Local build profiles use heuristics to choose a balanced set of options, and using a local build profile causes NIM to download the raw model weights and perform compilation on the local system. This can lead to longer startup times when deploying with a local build profile that has not been previously deployed and cached.
Optimization Targets#
optimized
profiles can have different optimization targets, catered to either minimize latency or maximize throughput.
These engine profiles are tagged as latency
and throughput
respectively in the profile name and the model manifest file included with the NIM.
latency
profiles are designed to minimize:
Time to First Token (TTFT): The latency between the initial inference request to the model and the return of the first token.
Inter-Token Latency (ITL): The latency between each token after the first.
throughput
profiles are designed to maximize:
Total Throughput per GPU: The total number of tokens generated per second by the NIM, divided by the number of GPUs used.
While there can be many differences between the throughput and latency variants to meet these different criteria, one of the most significant is that throughput variants utilize the minimum number of GPUs required to host a model (typically constrained by memory utilization). Latency variants use additional GPUs to decrease request latency at the cost of decreased total throughput per GPU relative to the throughput variant.
Quantization#
For some models and GPU configurations, quantized engines with reduced numerical precision are available.
These can be identified by the numeric format included in the profile name. For example, fp8
for models that have been quantized to 8-bit floating point values as opposed to fp16
for non-quantized 16-bit floating point values.
All quantized engines are rigorously tested to meet the same accuracy criteria as the default fp16
engines.
Because of this accuracy testing, and because quantization leads to reduced memory requirements and therefore significant improvements in both latency and throughput, fp8
models are chosen by default where available.
Quantized profiles fall into three main categories: optimized
, trtllm-buildable
, and generic
similar to the full precision profiles. The trtllm-buildable
profiles with quantization tag enable on-the-fly quantization of fp16
or bf16
models during the engine build process. This step may temporarily require extra GPU memory to hold the original fp16
weights and perform necessary calibration. However, the resulting quantized engine reduces GPU memory usage during inference due to its lower precision. Importantly, once the quantized engine is cached after the first launch of the inference server, subsequent launches will only need enough GPU memory for inference, eliminating the need for the additional memory used during the initial quantization. NIM currently supports fp8 quantization of HF and Nemotron models.

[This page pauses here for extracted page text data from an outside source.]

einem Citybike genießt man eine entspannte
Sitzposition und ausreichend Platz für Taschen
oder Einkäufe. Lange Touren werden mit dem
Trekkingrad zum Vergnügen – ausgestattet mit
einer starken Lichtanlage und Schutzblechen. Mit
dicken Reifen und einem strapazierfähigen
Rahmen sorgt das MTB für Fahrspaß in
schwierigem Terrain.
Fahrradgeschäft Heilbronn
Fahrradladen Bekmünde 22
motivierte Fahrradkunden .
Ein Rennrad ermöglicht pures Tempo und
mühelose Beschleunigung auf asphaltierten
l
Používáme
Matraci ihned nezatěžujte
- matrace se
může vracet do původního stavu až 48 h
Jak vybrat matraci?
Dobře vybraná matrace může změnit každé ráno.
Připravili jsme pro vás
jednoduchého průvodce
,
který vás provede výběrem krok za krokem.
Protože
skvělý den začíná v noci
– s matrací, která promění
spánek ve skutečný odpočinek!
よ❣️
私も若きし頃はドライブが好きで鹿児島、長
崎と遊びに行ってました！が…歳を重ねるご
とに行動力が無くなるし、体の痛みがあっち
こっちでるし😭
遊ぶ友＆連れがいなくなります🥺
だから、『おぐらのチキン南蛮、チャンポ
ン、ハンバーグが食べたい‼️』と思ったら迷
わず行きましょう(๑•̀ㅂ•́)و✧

For the calibration step in trtllm-buildable
profiles, users need to download cnn_dailymail
dataset or any custom dataset for better accuracy. We recommend using cnn_dailymail
for the models we support currently.
Note
The user is responsible for checking whether the dataset license is fit for the intended purpose.
Run
git clone https://huggingface.co/datasets/abisee/cnn_dailymail
Mount the dataset and launch NIM with the NIM_QUANTIZATION_CALIBRATION_DATASET set,
Note that the mounted path in the container should contain the string cnn_dailymail
in it. Note that the cnn_dailymail
repository root folder name should not be changed.
docker run ...
-v /path/to/downloaded/cnn_dailymail:/datasets/cnn_dailymail
-e NIM_QUANTIZATION_CALIBRATION_DATASET=/datasets/cnn_dailymail
...
To deploy non-quantized fp16
engines, follow the Profile Selection steps.